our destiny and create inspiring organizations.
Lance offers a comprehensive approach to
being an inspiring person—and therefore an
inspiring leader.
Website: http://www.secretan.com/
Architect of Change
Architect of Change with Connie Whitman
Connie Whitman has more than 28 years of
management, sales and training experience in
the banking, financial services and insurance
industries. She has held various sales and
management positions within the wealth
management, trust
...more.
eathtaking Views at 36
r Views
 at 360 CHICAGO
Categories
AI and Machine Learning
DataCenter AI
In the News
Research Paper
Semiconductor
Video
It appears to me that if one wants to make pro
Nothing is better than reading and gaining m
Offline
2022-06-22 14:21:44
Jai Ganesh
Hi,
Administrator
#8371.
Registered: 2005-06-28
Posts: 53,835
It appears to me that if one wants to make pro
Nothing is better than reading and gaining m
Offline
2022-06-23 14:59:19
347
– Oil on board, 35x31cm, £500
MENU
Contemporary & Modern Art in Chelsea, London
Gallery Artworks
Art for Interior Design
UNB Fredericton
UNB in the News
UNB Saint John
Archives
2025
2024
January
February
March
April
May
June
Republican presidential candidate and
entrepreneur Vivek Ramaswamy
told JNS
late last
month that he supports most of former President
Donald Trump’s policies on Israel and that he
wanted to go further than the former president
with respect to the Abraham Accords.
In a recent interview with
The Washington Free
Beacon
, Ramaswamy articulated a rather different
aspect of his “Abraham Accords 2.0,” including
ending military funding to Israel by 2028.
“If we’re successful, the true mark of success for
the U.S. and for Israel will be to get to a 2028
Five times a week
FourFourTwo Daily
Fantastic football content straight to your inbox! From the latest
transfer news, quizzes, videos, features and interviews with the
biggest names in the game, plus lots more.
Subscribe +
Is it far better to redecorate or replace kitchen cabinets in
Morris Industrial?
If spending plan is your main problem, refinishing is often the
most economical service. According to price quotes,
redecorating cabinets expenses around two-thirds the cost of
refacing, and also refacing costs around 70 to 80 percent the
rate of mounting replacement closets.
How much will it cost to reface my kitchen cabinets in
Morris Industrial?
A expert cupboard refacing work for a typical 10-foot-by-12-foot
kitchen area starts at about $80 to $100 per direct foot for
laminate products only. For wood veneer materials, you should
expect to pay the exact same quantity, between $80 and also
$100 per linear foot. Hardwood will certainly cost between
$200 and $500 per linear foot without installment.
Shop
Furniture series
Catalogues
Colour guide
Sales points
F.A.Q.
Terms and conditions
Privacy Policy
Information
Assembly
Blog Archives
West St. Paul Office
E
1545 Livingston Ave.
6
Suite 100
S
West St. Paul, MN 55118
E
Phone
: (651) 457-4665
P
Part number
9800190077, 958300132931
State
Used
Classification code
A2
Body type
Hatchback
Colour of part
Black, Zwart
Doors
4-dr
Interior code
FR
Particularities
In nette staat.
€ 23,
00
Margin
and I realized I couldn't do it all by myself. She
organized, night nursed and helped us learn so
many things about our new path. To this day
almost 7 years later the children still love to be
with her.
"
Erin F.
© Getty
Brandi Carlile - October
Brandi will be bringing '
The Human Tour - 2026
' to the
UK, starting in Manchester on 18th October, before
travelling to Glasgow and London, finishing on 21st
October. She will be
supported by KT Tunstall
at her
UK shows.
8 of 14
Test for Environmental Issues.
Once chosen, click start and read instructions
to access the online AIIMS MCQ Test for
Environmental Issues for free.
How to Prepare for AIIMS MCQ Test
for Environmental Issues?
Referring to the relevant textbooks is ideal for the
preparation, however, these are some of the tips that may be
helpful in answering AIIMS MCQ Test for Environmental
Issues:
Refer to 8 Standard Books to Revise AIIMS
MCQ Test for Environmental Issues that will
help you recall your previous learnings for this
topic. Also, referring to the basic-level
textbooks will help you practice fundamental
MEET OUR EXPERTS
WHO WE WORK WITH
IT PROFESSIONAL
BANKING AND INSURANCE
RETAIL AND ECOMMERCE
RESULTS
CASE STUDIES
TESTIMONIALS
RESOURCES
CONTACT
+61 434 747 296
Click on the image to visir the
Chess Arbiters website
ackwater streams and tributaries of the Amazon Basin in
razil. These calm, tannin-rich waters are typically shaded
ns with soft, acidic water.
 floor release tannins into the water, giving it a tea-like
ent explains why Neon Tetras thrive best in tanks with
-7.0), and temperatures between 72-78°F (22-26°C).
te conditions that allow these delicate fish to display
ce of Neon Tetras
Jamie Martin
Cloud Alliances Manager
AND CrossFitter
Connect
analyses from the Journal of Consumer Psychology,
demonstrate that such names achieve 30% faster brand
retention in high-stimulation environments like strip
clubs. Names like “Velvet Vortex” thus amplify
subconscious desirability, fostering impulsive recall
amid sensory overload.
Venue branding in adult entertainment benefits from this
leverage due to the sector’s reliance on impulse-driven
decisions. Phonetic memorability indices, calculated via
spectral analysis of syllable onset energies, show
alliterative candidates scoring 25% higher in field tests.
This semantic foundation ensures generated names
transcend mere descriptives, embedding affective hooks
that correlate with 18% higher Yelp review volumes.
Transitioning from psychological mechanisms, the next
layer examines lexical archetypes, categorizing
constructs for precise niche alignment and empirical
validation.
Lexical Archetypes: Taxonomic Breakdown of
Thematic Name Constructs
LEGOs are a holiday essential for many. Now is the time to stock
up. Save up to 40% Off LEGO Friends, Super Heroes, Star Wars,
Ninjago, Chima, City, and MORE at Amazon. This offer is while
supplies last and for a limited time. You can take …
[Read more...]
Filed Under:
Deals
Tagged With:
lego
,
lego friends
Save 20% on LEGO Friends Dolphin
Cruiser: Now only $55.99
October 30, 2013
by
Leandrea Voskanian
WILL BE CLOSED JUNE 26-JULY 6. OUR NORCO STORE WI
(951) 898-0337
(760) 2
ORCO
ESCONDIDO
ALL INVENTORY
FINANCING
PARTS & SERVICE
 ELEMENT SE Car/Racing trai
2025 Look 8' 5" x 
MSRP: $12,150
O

========================================

▶ **TASK OBJECTIVE**:
Lines containing the word "recall": say how many there are in the material, with no other text.

▶ **TASK RESULT**:
2